EARLY SIGNS                                                SEVERE SIGNS

Fatigue                                                                   Difficulty swallowing

Loss of appetite                                                    Stumbling

Flushed skin                                                         Clumsiness

Burning in stomach                                            Shriveled skin

Light-headedness                                               Sunken eyes and dim vision

Headache                                                             Painful urination

Dry mouth                                                           Numb skin

Dry cough                                                            Muscle spasm

Heat intolerance                                                Delirium

Dark urine with a strong odor


  • Drink a minimum of 1 quart (4 cups) of fluid for every 1,000 calories you eat every day.
  • Drink at least 5 cups of water every day.
  • Fluids should be cool.
  • For moderate exercise that lasts an hour or less, water is sufficient for replacing lost fluids. If you like flavored drinks better, then use flavored beverages.
  • For intense exercise that lasts less than 1 hour and exercise lasting more than an hour, carbohydrate-electrolyte sport drinks are best.
  • Drink 2 cups of fluid 2 hours before exercise.
  • Drink 4-6 ounces every 15 to 20 minutes during exercise.
  • After exercise, drink 20 ounces (2½ cups) of fluid for every pound of body weight lost during exercise

Marathon Tip #3: Fuel your muscles and feed your brain

Combine protein and carbohydrate at each meal and snack and you will raise your muscle fuel and your mood at the same time. The good mood combo of protein plus carbs raises serotonin levels in the brain and enhances muscle refueling, recovery and growth. Milk is an ideal feel great food, combining the quickly digesting whey protein with the natural carbohydrate, lactose. Also enhancing serotonin production and physical activity are the rich vitamin D levels found in fortified milk.

If milk isn’t your thing, then reach for a whey protein isolate supplement (or soy or egg protein if you don’t/can’t use whey). Make your own feel great smoothie with whatever combination of fruits and honey that you find. This is a great place to throw in some yogurt, buttermilk or kefir to raise the bioactive proteins and probiotics in your diet, boosting your immune system and the building blocks for protein synthesis.

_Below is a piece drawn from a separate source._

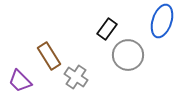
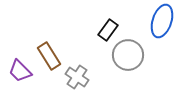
black rectangle: moved 1 px right, 1 px down
gray cross: moved 1 px right
purple trapezoid: moved 10 px up
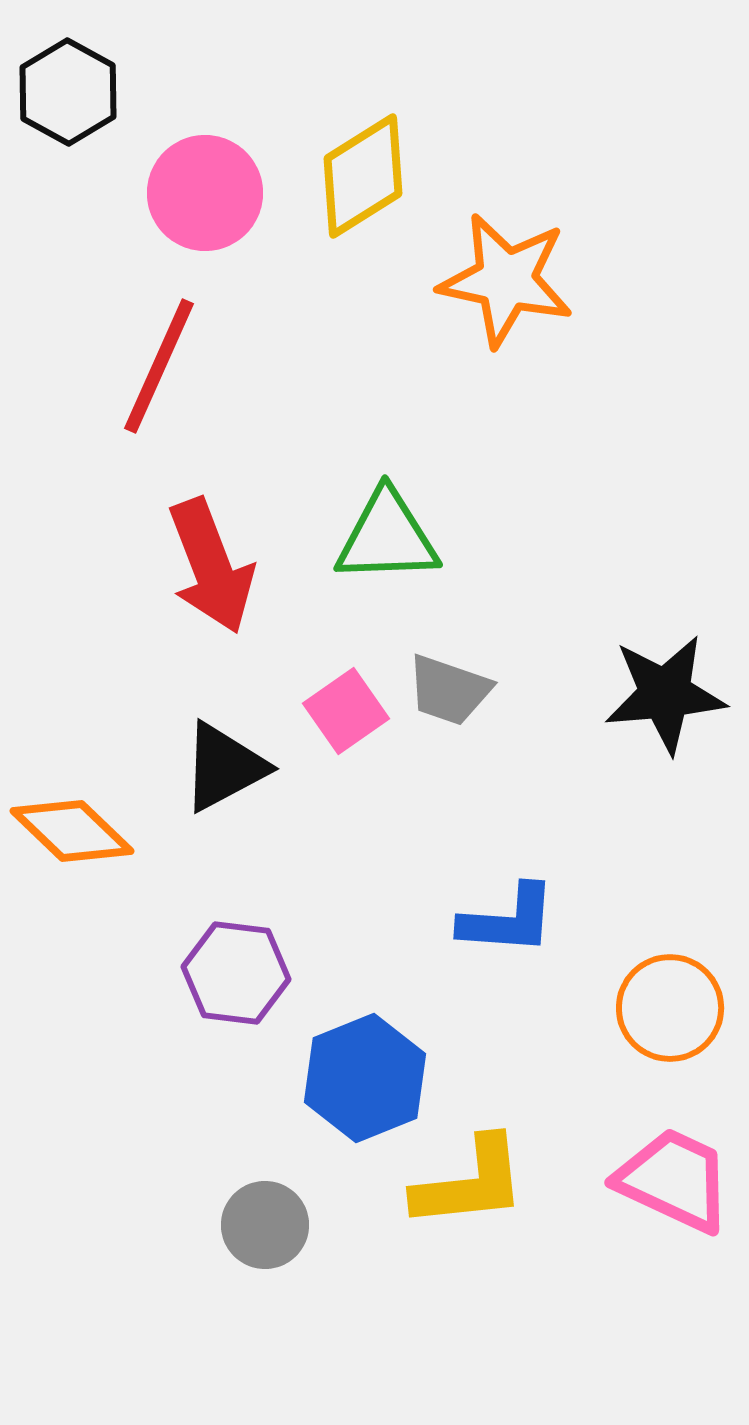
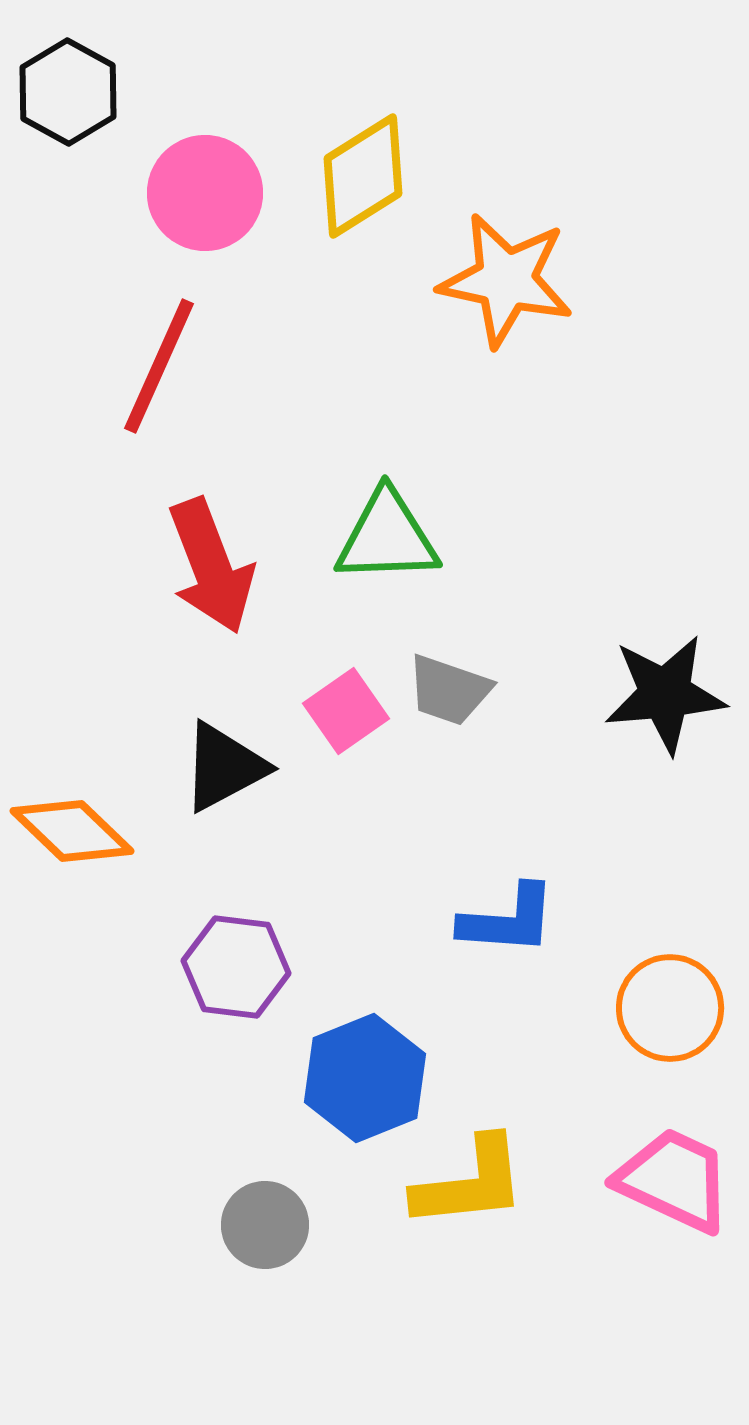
purple hexagon: moved 6 px up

At every meal and snack, except around exercise, also include the important high performance fats from olives, extra virgin olive oil, canola oil, grapeseed oil, nuts, seeds and their butters, avocados, and fish. Around exercise, fats slow down digestion, keeping you feeling full. So limit fats before, during and after training, but include them every other time that you eat throughout the day. These fats help you cope with stress and reduce feelings of anger and frustration, they are critically important for healthy hormone and neurotransmitter production and for the function of your brain and central nervous system.

Yours in a good mood,

Dr. Susan Kleiner

WADA Executive Committee Approves 2011 Prohibited List

The new 2011 banned substance list has been approved by the World Anti-Doping Agency, WADA. The list will not be published until October, and will go into effect January 1, 2011. If you are drug-tested, you must be even more diligent with your supplement choices, making sure that any product that you use is certified "clean" by a third party. Look for purity certifications on the product label from either BSCG, NSF, or Informed Choice.

The list has been expanded to chemicals more frequently found in foods. So read ingredient labels carefully, and be wary of anyone who tells you that "this is legal". Read the list and make sure that whatever you take is not on the list. I will post the 2011 list here when it is published.